Her gaze followed him for the full length of it.

He did not turn around.

Aria was already standing when Sylvaine entered the receiving room.

Not sitting. Standing a choice that required no explanation to anyone who understood how these conversations worked.

Sylvaine came in.

"Lady Ardyn. "..."A belated happy birthday. I am sorry I could not be here for the banquet itself. The obligations that kept me away were not ones I could move."

"Of course," Aria said. "Thank you for making the journey, Your Highness."

They sat.

Tea arrived.

Sylvaine was an exceptional company. She asked the right questions and listened to the answers in the way of someone who found the person in front of them genuinely worth their attention. She expressed admiration for the duel outcome that was measured and plausible rather than excessive. She asked about the academy entrance in a way that demonstrated she had done research beforehand.

Aria answered everything correctly.

And said nothing that she had not already decided to say before she sat down.

They smiled at each other across the tea service the way two people smiled when they were conducting a conversation that was entirely different from the one happening on the surface.
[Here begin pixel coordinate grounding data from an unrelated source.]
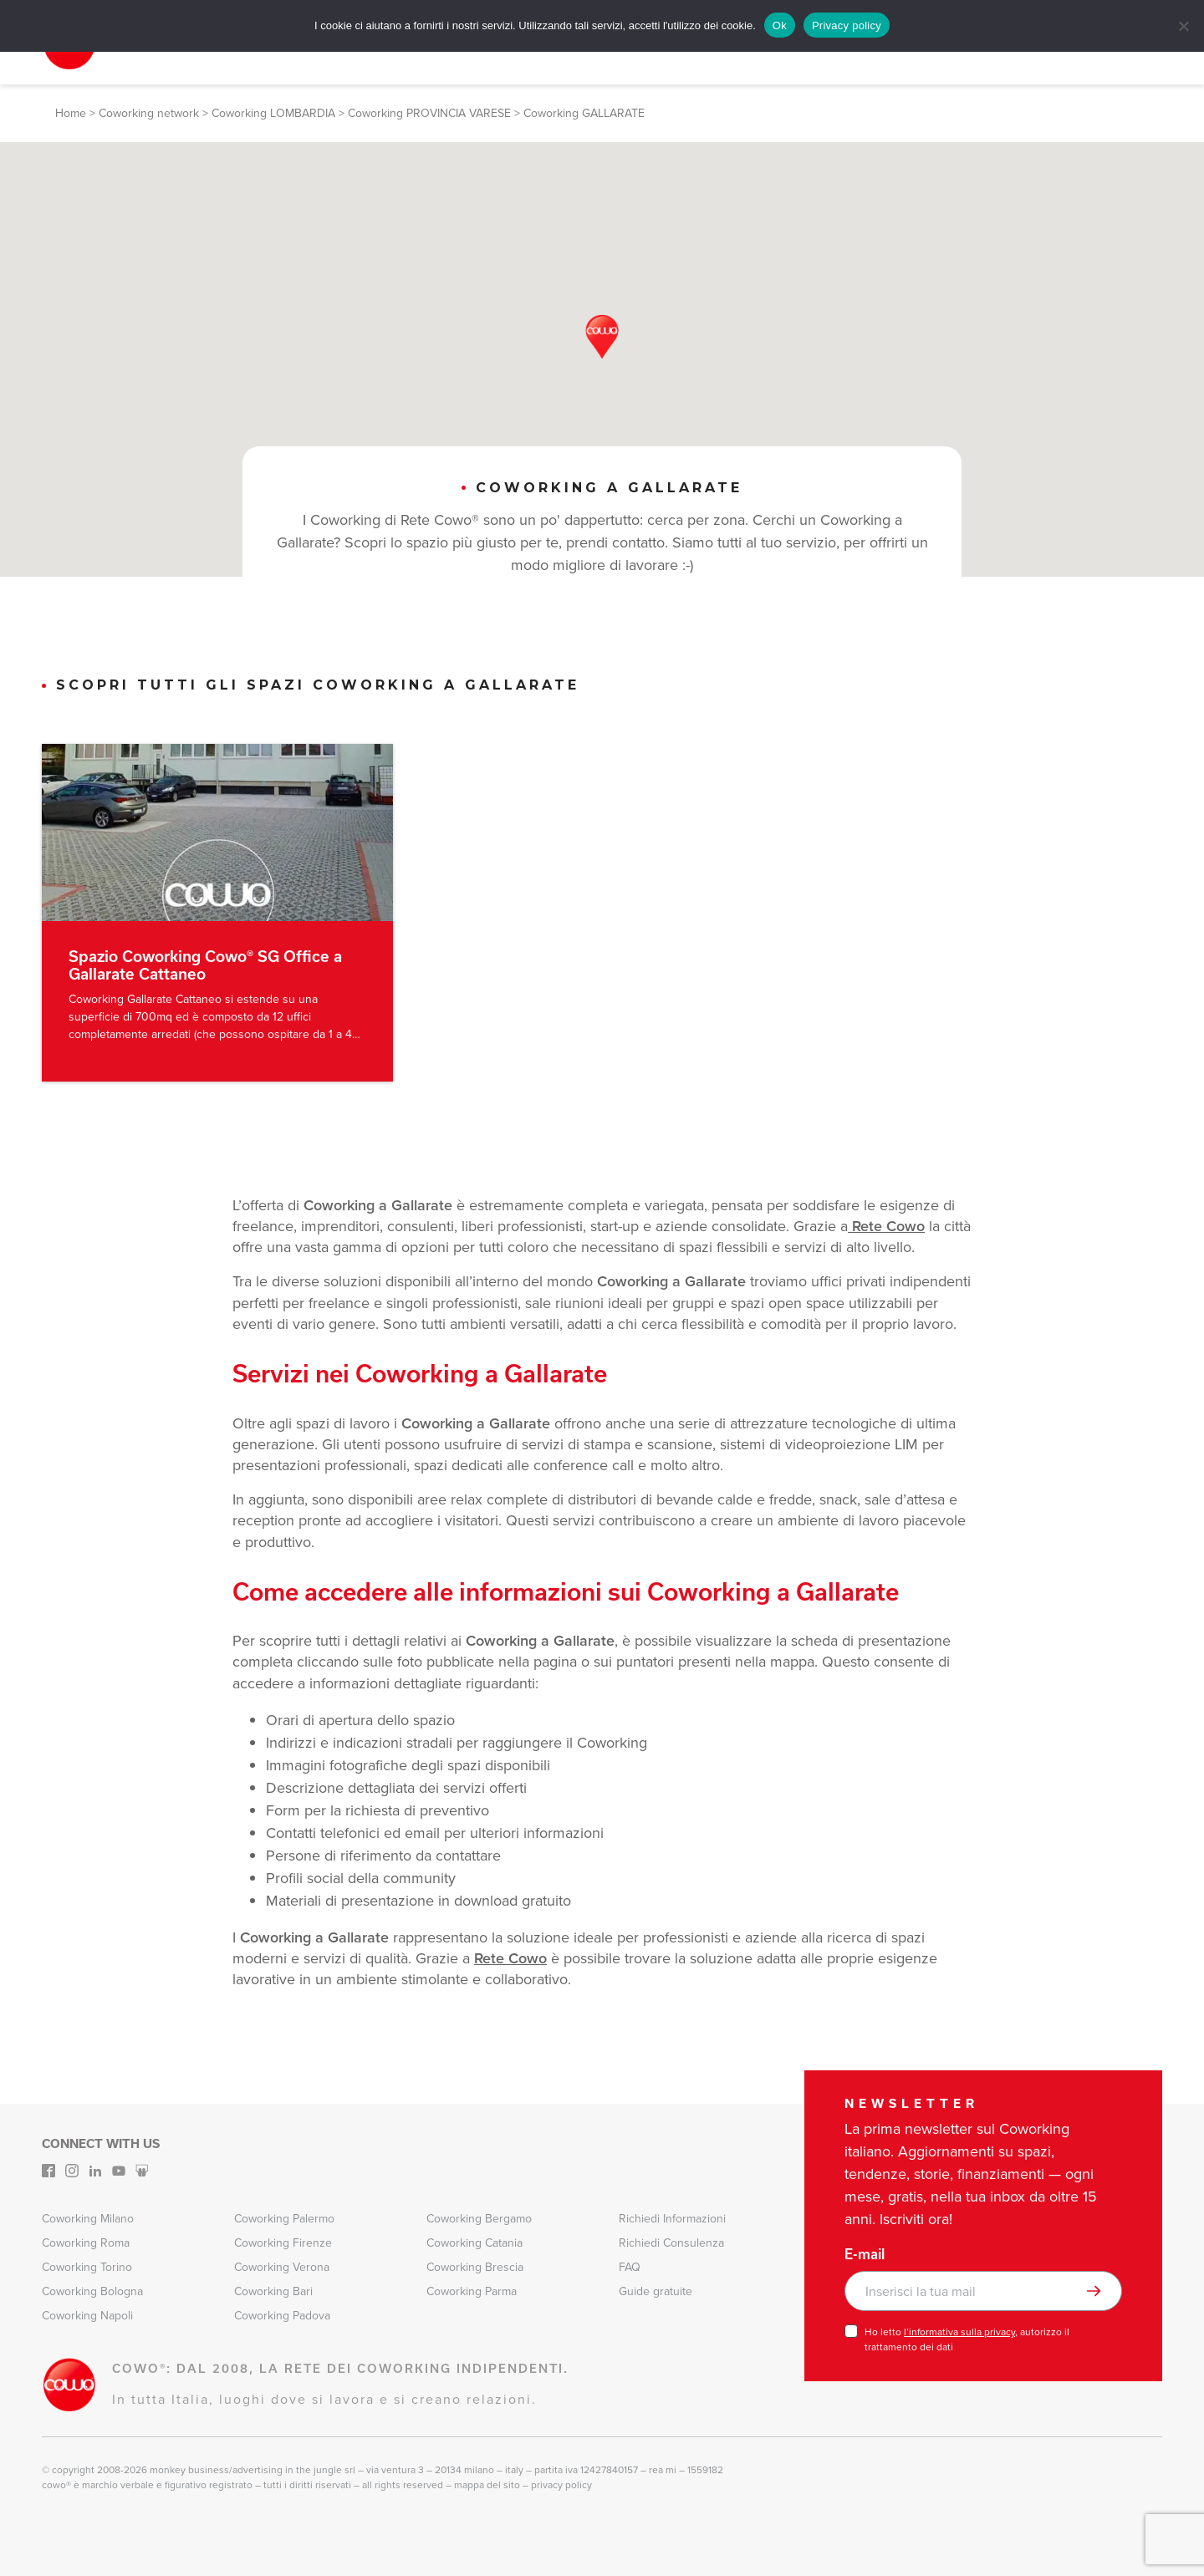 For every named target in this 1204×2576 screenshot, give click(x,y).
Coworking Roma (86, 2243)
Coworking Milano (88, 2218)
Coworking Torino (87, 2267)
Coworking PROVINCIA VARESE (429, 113)
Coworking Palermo (284, 2218)
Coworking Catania (474, 2243)
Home (70, 113)
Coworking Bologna (92, 2291)
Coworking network (149, 113)
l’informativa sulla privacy (959, 2331)
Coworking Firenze (283, 2243)
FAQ (629, 2267)
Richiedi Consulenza (671, 2243)
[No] (1183, 26)
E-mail (864, 2254)
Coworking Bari (273, 2291)
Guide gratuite (655, 2291)
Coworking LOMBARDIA (273, 113)
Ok (780, 25)
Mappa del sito (487, 2484)
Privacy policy (846, 25)
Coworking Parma (471, 2291)
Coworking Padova (282, 2315)
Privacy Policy (561, 2484)
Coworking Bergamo (479, 2218)
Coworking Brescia (474, 2267)
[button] (602, 336)
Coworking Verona (281, 2267)
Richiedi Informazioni (672, 2218)
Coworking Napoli (87, 2315)
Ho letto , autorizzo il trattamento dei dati (967, 2339) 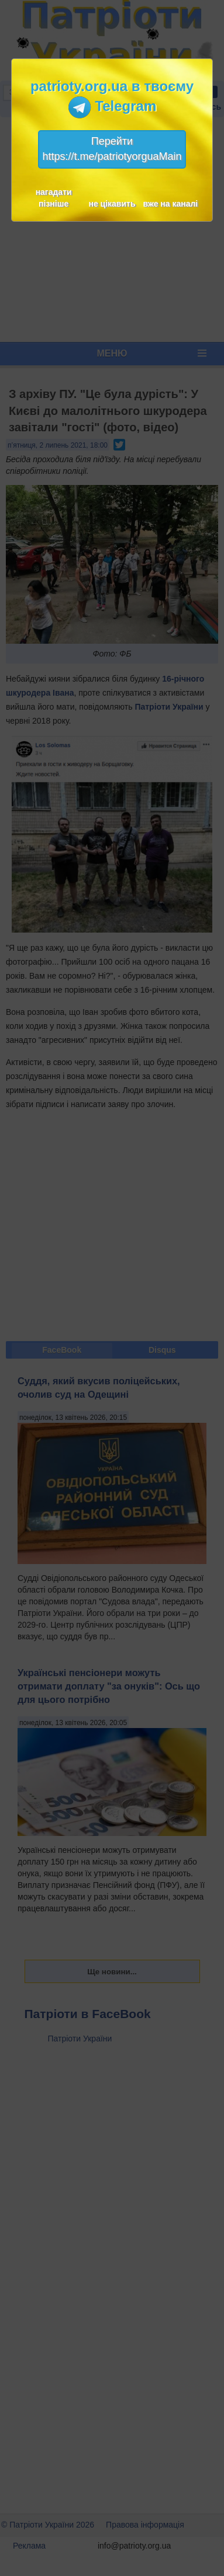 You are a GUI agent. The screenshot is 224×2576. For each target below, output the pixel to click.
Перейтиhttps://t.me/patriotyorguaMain (111, 148) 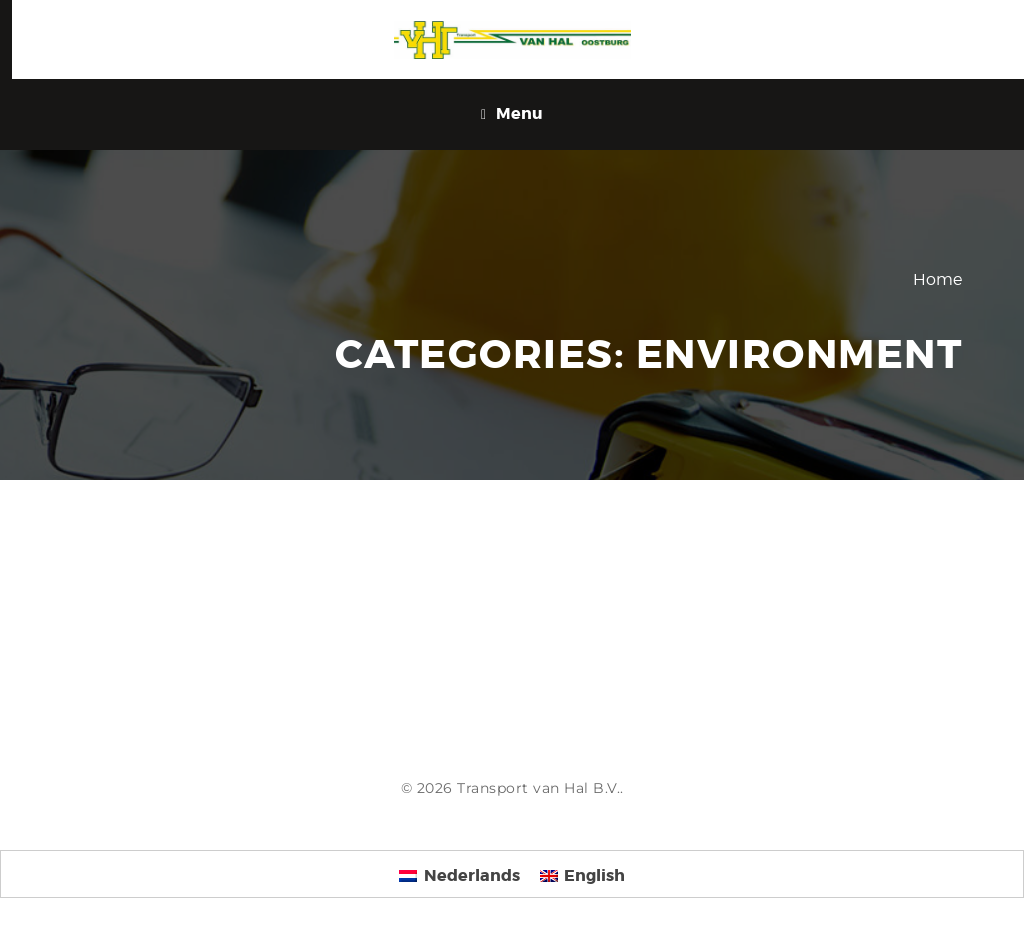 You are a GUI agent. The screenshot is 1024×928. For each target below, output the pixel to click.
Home (937, 279)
"Your brother is fascinating," Sylvaine said, at a moment that had been left open just long enough to make the observation feel natural. "I spoke with him briefly in the corridor."

"He has his moments," Aria said.

"He was very measured with me. Most people are not measured with me on a first meeting."

"He has been measured about most things recently."

"Do you trust it," Sylvaine said.

Aria looked at her across the tea service.

"He is my brother," she said.

Which was not an answer to the question that had been asked, and both of them understood that, and neither of them said so.

Sylvaine smiled.

"Of course," she said, in the warmest possible way.

Aria stood in the corridor outside the receiving room for a moment after Sylvaine had been shown to her guest quarters.

She had known what was coming before it arrived. Had sat down in that room with a clear understanding of what the conversation was going to attempt and where she intended to remain throughout it. She had not moved from where she intended to remain.

She was still tired in a way that had nothing to do with how much she had slept.

She stood in the corridor and thought about the fact that a princess who collected people as a matter of habit had spent a significant portion of a birthday visit asking about her brother.

She was still thinking about it when Kael appeared at the far end of the corridor.

They looked at each other across the length of it.

"How did it go," he said.

"She asked about you," Aria said.

"I expected that," he said.

Aria looked at him for a moment longer than the exchange required.

"She is going to keep being interested in you," Aria said. "That is not something that goes away once it starts."

"I know."

"Do not give her anything to work with," Aria said. Not loudly.

Kael looked at her.

His expression shifted into something that was almost a smile but stopped just before it arrived.

"I am working on it," he said.

Aria held his gaze for one more moment.

Then she turned and walked away down the corridor without another word.

She did not look back either.

But for the first time since the duel, she did not feel like she was walking away from something.

She felt like she was walking alongside something.

Even if it was at a distance.

Even if she had not decided yet what to do with that.